November is Adoption Awareness Month
Talking to Your Child About Adoption
For many adoptive families, it’s a looming, difficult decision: when and how should you talk to your child about adoption? Telling your child his or her adoption story might seem like a giant obstacle to be tackled, but in reality, it should be something discussed openly and honestly from the beginning.
Weaving the topic of adoption into everyday conversation can help create a positive image of adoption, improve your child’s confidence and sense of identity, and build trust between you and your child.
Most experts agree that it is important to tell your child that he or she was adopted, and it is highly recommended that children are told about adoption early on. Adopted children that were studied, regardless of the level of openness in their adoption, were curious about their birth families. If your child senses that you are uncomfortable talking about adoption or answering their questions about their birth family, they might feel isolated or guilty for having questions. Talking openly with your child is the best way to show them that adoption is normal and that they can always trust you and come to you with questions.
Every child develops at his or her own pace, and each may process and react to adoption information differently. The following are some rough guidelines to help you talk about adoption with your child through the years:
- Infancy and Preschool- Use adoption terms as you talk to your infant or toddler to begin building a positive association with adoption language.
- School-aged Children- This should also be when you start giving your child more details about his or her adoption story. Gauge your child’s reactions and determine what he or she can handle and process, but keep in mind that this is often when children are most resilient and best able to digest difficult truths.

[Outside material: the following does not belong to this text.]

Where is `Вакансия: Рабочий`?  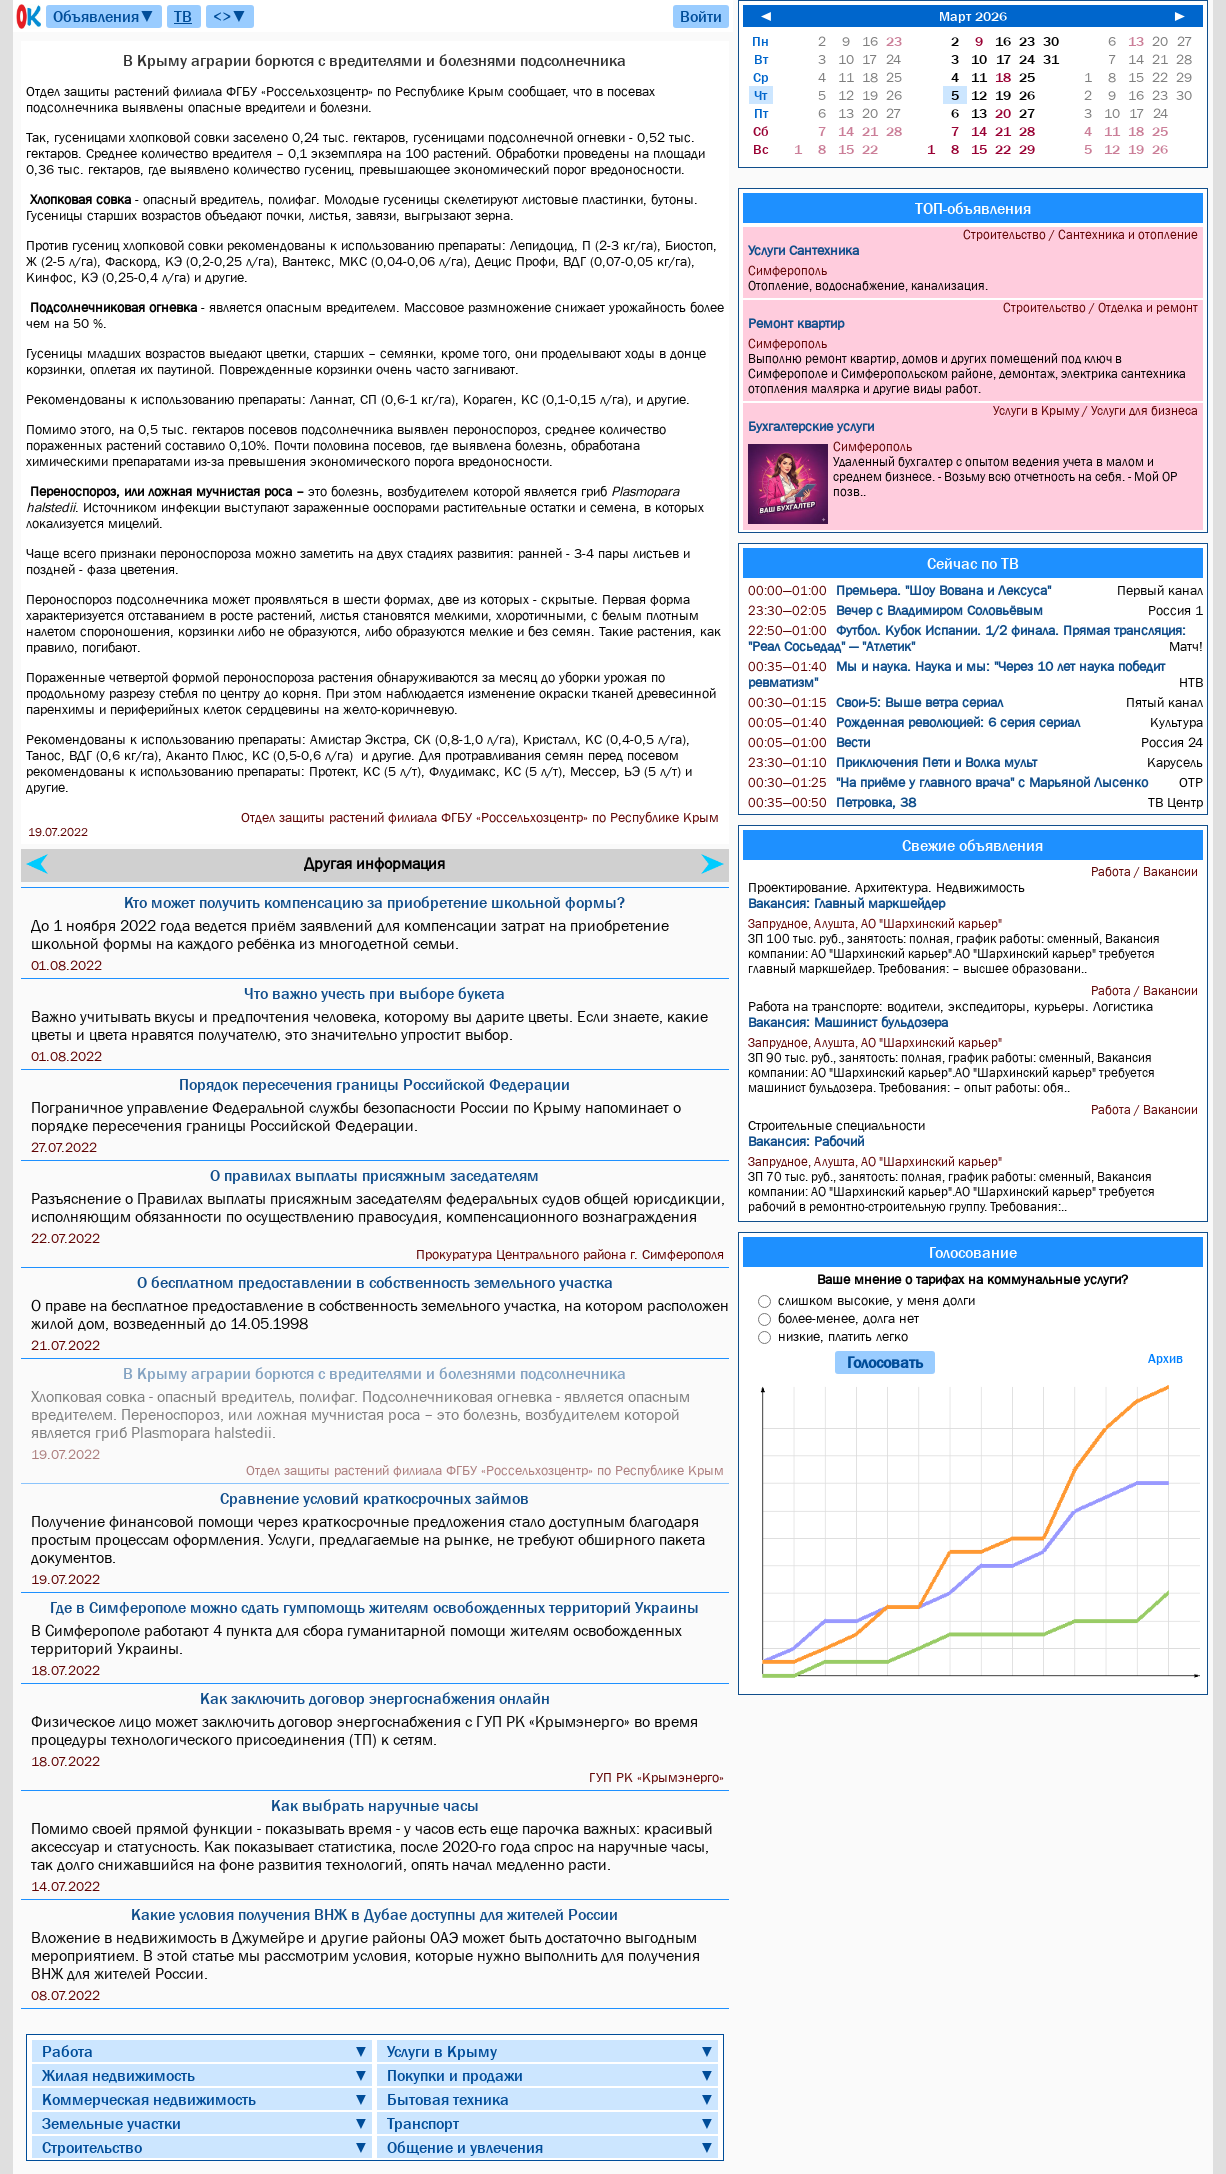
Вакансия: Рабочий is located at coordinates (806, 1141).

- Adolescents- When your child is ready, you should begin to share more details about the adoption, as well as any documents relating to the adoption. Adolescents and sometimes especially adopted teenagers tend to be focused on identity. During this stage, your child will likely begin to wonder who he or she truly is, and how adoption has played a role in developing their identity.
Regardless of your child’s age, when talking about adoption, you should always be honest, positive and supportive of your child and his or her adoption story. Give your child plenty of opportunities to ask questions and bring up adoption on their own and remember that all children develop and mature at their own pace.
If you need help talking to your child about adoption, consider consulting a counselor or therapist for suggestions and support. Adoption is a lifelong journey, and it should be a lifelong topic of conversation as well. Instead of waiting until your child brings it up or until you think they are old enough to fully understand adoption, introduce the concept little by little and build upon your child’s knowledge as their understanding of adoption develops.